For many years, marketing has been constricted to being answerable to CFO’s as an expense head. It has been a function which usually does not drive results from a sales standpoint and has always been a matter of grouse for the Finance departments. It’s also often one of the reasons that we’ve seen fewer CMO’s take up the CEO role – the lack of tangible impact on business.
With the coming in of technology, marketing’s time to transform business is now. Gone are the days where marketing had the ability to only sprinkle magic dust onto the ethos and soul of a company – of course, this is an age-old benefit of marketers and it will continue to remain as a strong one, however, what’s exciting is that it isn’t the only benefit of marketers to companies now.

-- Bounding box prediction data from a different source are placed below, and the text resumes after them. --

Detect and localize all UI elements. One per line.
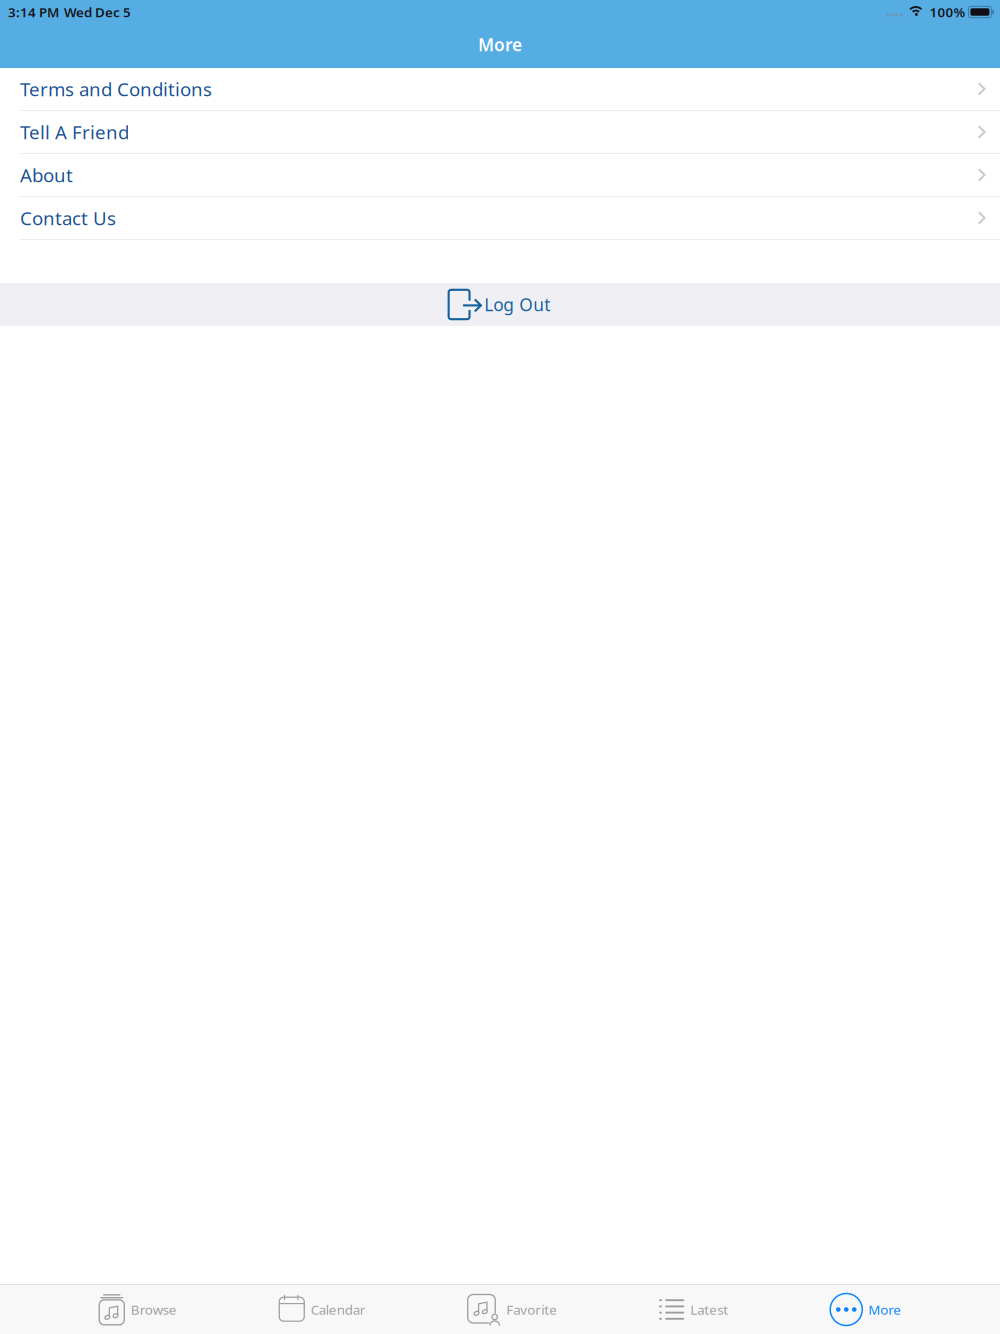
staticText: More (478, 33, 522, 56)
button[interactable]: About (0, 154, 1000, 197)
staticText: Terms and Conditions (20, 77, 212, 101)
staticText: Log Out (484, 293, 550, 316)
staticText: Tell A Friend (20, 120, 129, 144)
button[interactable]: Browse (99, 1286, 177, 1334)
staticText: 100% (929, 3, 965, 21)
staticText: Browse (131, 1301, 177, 1318)
button[interactable]: Contact Us (0, 197, 1000, 240)
staticText: Calendar (311, 1301, 366, 1318)
button[interactable]: Favorite (468, 1286, 557, 1334)
staticText: Favorite (506, 1301, 557, 1318)
staticText: About (20, 163, 73, 187)
button[interactable]: Latest (659, 1286, 728, 1334)
button[interactable]: Log Out (0, 283, 1000, 326)
staticText: More (868, 1301, 901, 1318)
staticText: Latest (690, 1301, 728, 1318)
staticText: 3:14 PM (8, 3, 59, 21)
staticText: Contact Us (20, 206, 116, 230)
button[interactable]: More (830, 1286, 901, 1334)
staticText: Wed Dec 5 (64, 3, 131, 21)
button[interactable]: Tell A Friend (0, 111, 1000, 154)
button[interactable]: Terms and Conditions (0, 68, 1000, 111)
button[interactable]: Calendar (279, 1286, 366, 1334)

Over the last couple of years, the responsibilities levied by the board to the marketing teams demand them to be more accountable.
This has led to an evolution of a new breed of marketers who are very savvy with sales and start their careers with a business orientation. In addition to that, the current marketer also has a sense of digital technology and an understanding of how to create a marketing process that seamlessly ties into the sales process.
One such example is a piece of work at a Global Digital Ecosystem Enabler where the marketing team identified $1M sales opportunities and closures simply by looking at some of the recurring patterns in the data and creating interesting frameworks for the sales team to tap the leads located through the patterns. The company in question due to its strong brand gets thousands of inquiries and it needs to understand which inquiries need prime focus and which inquiries can drive sales. Using a combination of Clearbit, Google Optimize, and Google Analytics, the marketing team was able to present rich data to the sales team. With Clearbit, they were able to identify the IP addresses of the leads that visited their website that helped them understand which companies are coming into their website. Is it Tesla that’s coming in? Is it Oracle? Is it Uber?
More time spent by the company and more downloads of whitepapers indicated that more people from the company are interested. 341 such companies were identified at this company in question, from 8000 odd leads. Those were the leads that the sales team focused on which ultimately led to closures. This kind of drip process for marketing and razor-sharp micro marketing process, using digital technologies that affect not just the digital world but also the physical world and the closures of sales, is making marketing both exciting and powerful.